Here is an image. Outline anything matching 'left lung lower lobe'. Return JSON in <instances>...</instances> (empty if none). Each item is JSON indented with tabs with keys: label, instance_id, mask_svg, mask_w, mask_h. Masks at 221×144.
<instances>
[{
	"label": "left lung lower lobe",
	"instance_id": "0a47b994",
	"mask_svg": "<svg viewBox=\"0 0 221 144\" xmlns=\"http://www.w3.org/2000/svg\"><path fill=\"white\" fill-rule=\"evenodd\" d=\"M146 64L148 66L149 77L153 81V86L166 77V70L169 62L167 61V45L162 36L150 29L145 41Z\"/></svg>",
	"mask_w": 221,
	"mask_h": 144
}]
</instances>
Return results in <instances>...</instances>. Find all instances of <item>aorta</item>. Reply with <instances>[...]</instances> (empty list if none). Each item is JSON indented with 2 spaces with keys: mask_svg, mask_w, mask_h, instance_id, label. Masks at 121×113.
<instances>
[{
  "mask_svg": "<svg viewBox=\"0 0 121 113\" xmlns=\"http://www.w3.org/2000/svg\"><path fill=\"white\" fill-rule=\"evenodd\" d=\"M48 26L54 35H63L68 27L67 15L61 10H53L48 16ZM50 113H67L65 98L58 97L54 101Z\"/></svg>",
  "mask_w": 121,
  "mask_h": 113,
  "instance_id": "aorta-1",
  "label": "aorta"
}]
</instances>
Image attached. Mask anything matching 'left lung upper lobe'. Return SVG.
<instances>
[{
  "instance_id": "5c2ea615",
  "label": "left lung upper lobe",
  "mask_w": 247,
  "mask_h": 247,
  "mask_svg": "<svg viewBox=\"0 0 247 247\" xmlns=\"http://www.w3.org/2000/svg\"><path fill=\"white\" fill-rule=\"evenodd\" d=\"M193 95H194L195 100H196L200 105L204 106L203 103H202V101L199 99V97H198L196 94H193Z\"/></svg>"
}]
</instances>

-- -- --

- _Required action_
Repeat this material verbatim.

- _Written response_
Here is an image. Outline anything matching 'left lung lower lobe'. Return JSON in <instances>...</instances> (empty if none). Each item is JSON indented with tabs with keys: label, instance_id, mask_svg, mask_w, mask_h. Masks at 221×144.
<instances>
[{
	"label": "left lung lower lobe",
	"instance_id": "0a47b994",
	"mask_svg": "<svg viewBox=\"0 0 221 144\" xmlns=\"http://www.w3.org/2000/svg\"><path fill=\"white\" fill-rule=\"evenodd\" d=\"M146 64L148 66L149 77L153 81V86L166 77V70L169 62L167 61V45L162 36L150 29L145 41Z\"/></svg>",
	"mask_w": 221,
	"mask_h": 144
}]
</instances>
Return results in <instances>...</instances>. Find all instances of <item>aorta</item>. Reply with <instances>[...]</instances> (empty list if none). Each item is JSON indented with 2 spaces with keys: mask_svg, mask_w, mask_h, instance_id, label. Masks at 121×113.
<instances>
[{
  "mask_svg": "<svg viewBox=\"0 0 121 113\" xmlns=\"http://www.w3.org/2000/svg\"><path fill=\"white\" fill-rule=\"evenodd\" d=\"M48 26L54 35H63L68 27L67 15L61 10H53L48 16ZM50 113H67L65 98L58 97L54 101Z\"/></svg>",
  "mask_w": 121,
  "mask_h": 113,
  "instance_id": "aorta-1",
  "label": "aorta"
}]
</instances>
Image attached. Mask anything matching 'left lung upper lobe'. Return SVG.
<instances>
[{
  "instance_id": "5c2ea615",
  "label": "left lung upper lobe",
  "mask_w": 247,
  "mask_h": 247,
  "mask_svg": "<svg viewBox=\"0 0 247 247\" xmlns=\"http://www.w3.org/2000/svg\"><path fill=\"white\" fill-rule=\"evenodd\" d=\"M193 95H194L195 100H196L200 105L204 106L203 103H202V101L199 99V97H198L196 94H193Z\"/></svg>"
}]
</instances>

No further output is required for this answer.